# Towing With '07 Tundra 4.7l



## vendorsw21 (Oct 31, 2008)

Hi Everybody! 
We bought 2009 Outback 210RS. My problem is I have a 2007 Toyota Tundra 4.7 liter double cab with a GCVW of 13500 lb and the GVWT is 6700 lb. Keystone claims that the shipping weight is 4865 lb. I will also be running with a husky WD hitch with sway control. Toyota has told me I can tow 8100 lb. What are the maximum weights that you haul with this size engine?
Thanks


----------



## fishingmarlin (Nov 27, 2005)

I blew 2 transmissions pulling my 21RS with a 5.3L Chevy 1500 before I found out for some reason my Z-71 package did not include the extra transmission cooler. My first suggestion is make sure you have an additional heavy duty transmission cooler added. If you look inside your grille it will be a smaller radiator attached to your radiator. The next thing would be to get a transmission temperature gauge personally if you can get one directly in the pan is best coming out of the radiator. My GVWR was 6700lbs

I had a Ford salesman tell me that I could get the new F150 that has a tow rating of 11,000lbs and pull a 39ft trailer. I have also had a salesman tell me I could tow a 30ft fifth wheel with a 1500 chevy. Thank goodness for sites like this where they saved me from

You may also check for some Tundra forums on the net and see what owners have to say. I know the Tundra's are solid trucks and I was very close to buying the big one but the cab was too small and I wanted diesel.

FYI-Toyota is coming out with a diesel 2009 model.


----------



## CamperAndy (Aug 26, 2004)

Your last thread has a lot of responses.

Tundra towing


----------



## Mr. C (May 19, 2006)

vendorsw21 said:


> Hi Everybody!
> We bought 2009 Outback 210RS. My problem is I have a 2007 Toyota Tundra 4.7 liter double cab with a GCVW of 13500 lb and the GVWT is 6700 lb. Keystone claims that the shipping weight is 4865 lb. I will also be running with a husky WD hitch with sway control. Toyota has told me I can tow 8100 lb. What are the maximum weights that you haul with this size engine?
> Thanks


I have towed a 21RS with my 2002 Tundra 4.7 for two years with no problems. My Tundra is a limited and has a transmission cooler factory installed. When towing I do not use overdrive. I have been from Florida to Michigan to Tennessee with no problems so far.

I made it O.K. in Gatlinburg, Tn mountains but did not push it (drove below 65 mph). Next year I will try Colorado for the real test.

You should be fine pulling the 21RS with your Tundra.

Onward and Upward,
Mr. C


----------



## Chabbie1 (Dec 3, 2006)

Mr. C said:


> Hi Everybody!
> We bought 2009 Outback 210RS. My problem is I have a 2007 Toyota Tundra 4.7 liter double cab with a GCVW of 13500 lb and the GVWT is 6700 lb.

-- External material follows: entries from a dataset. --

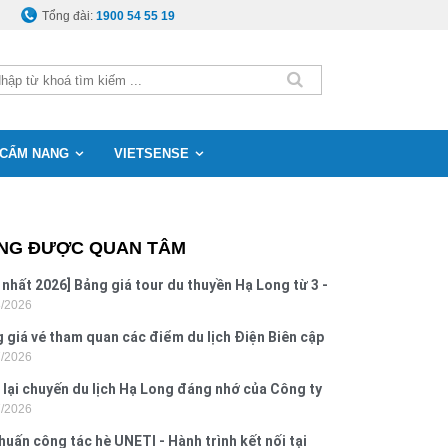
Tổng đài:
1900 54 55 19
CẨM NANG
VIETSENSE
NG ĐƯỢC QUAN TÂM
 nhất 2026] Bảng giá tour du thuyền Hạ Long từ 3 -
8/2026
o
 giá vé tham quan các điểm du lịch Điện Biên cập
7/2026
 2026
 lại chuyến du lịch Hạ Long đáng nhớ của Công ty
7/2026
 Hưng 2026
huấn công tác hè UNETI - Hành trình kết nối tại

Keystone claims that the shipping weight is 4865 lb. I will also be running with a husky WD hitch with sway control. Toyota has told me I can tow 8100 lb. What are the maximum weights that you haul with this size engine?
> Thanks


I have towed a 21RS with my 2002 Tundra 4.7 for two years with no problems. My Tundra is a limited and has a transmission cooler factory installed. When towing I do not use overdrive. I have been from Florida to Michigan to Tennessee with no problems so far.

I made it O.K. in Gatlinburg, Tn mountains but did not push it (drove below 65 mph). Next year I will try Colorado for the real test.

You should be fine pulling the 21RS with your Tundra.

Onward and Upward,
Mr. C








[/quote]

We tow our 21RS with our 05 Sequoia 4.7L 4WD just fine. We went to Yellowstone this past summer (yeah, when gas was almost $5 Gal!!!) and had no problem. Of course, we were only doing the speed limit.

We also have the factory tow package on ours and drive with the overdrive off. 
So, you should be fine, but i would make sure to have a WD hitch and sway control!


----------